I think people are way more health conscious now than before. But this is off topic...


----------



## Huilunsoittaja

I love ramen noodles, although I barely ate them this past winter. I like making them the real way, on a stove, not in a microwave. They have low sodium ramen packages now, for those concerned with the high sodium.

It's definitely not enough for a meal, but adding meat and vegetables rounds out its nutrition.


----------



## Couchie

They're about the same thing as a medium McDonald's fries nutritionally.


----------



## science

The Korean equivalent is "ramyon." 

They are even junk food here. 

But in college, at 17 cents a pack, I got through a lot of nights very happily on a pack or two of ramen instant noodles.


----------



## PetrB

That kind of carb is really bad for you, physically and mentally. I'd love to see a surcharge on any and all heavily processed foods - they make the eater think they have food where all they are doing is eating something which makes them more malnourished.

May as well eat the sack, just like most cereals, without the milk are the sort of 'food' where you may as well eat the box.


----------



## science

PetrB said:


> That kind of carb is really bad for you, physically and mentally. I'd love to see a surcharge on any and all heavily processed foods - they make the eater think they have food where all they are doing is eating something which makes them more malnourished.
> 
> May as well eat the sack, just like most cereals, without the milk are the sort of 'food' where you may as well eat the box.


I suppose I could go along with an idea like this in the case of food that isn't so cheap. But having lived on a tight budget, I would fight strenuously to prevent a policy like this raising the prices of the cheapest foods - in essence, you're making poor people even poorer because you (think you) know what's best for them.


----------



## HarpsichordConcerto

Seems everyone concur it's junk, with an occasional excuse of the noodles being cheap. Though I'm of the opinion that it is possible to eat very healthy foods at modest prices; as I wrote in post #1, even a bowl of brown rice with the equivalent amount of carbohydrates would have far more nutritional offering and slow release of sugar than highly processed foods like the ramen "instant noodles".


----------



## Ukko

samurai said:


> Do Big Macs qualify under this rubric as well? :lol:


Neither 'junk' nor 'survival'. the Big Mac (and the Whopper) contain lots of nourishment. they also contain lots of calories - more than a day's worth for a sedentary adult - and unbalanced nutrition. For most of us it's 'danger' food.

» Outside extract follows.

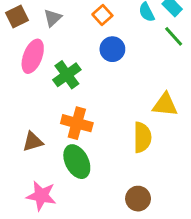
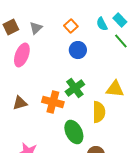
green cross: (67, 75) -> (75, 88), moved
brown triangle: (33, 142) -> (20, 103), moved
green ellipse: (77, 162) -> (74, 132), moved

[I usually eat an Angus burger Deluxe every week or so anyway; good stuff.]


----------



## Huilunsoittaja

Eggs! The cheapest and most nutritious thing you could eat. Something like 30 cents per egg today.


----------



## ComposerOfAvantGarde

Huilunsoittaja said:


> Eggs! The cheapest and most nutritious thing you could eat. Something like 30 cents per egg today.


I could eat a dozen poached eggs with every meal.


----------



## Ukko

Huilunsoittaja said:


> Eggs! The cheapest and most nutritious thing you could eat. Something like 30 cents per egg today.


About two bits per large "cage free" egg (chicken's) where I live. With some roughage and a piece of fruit... but those 'with' items jack up the cost.

Assuming that one has something to cook on - and in - I wonder what _is_ the minimum expense for a sort-of-balanced 2000 calorie diet for an urbanite in the 'Western World'.


----------



## HarpsichordConcerto

ComposerOfAvantGarde said:


> I could eat a dozen poached eggs with every meal.


Oh! That many! You better remove all the egg yolks. Egg white is the real source of the good stuff!


----------



## ComposerOfAvantGarde

HarpsichordConcerto said:


> Oh! That many! You better remove all the egg yolks. Egg white is the real source of the good stuff!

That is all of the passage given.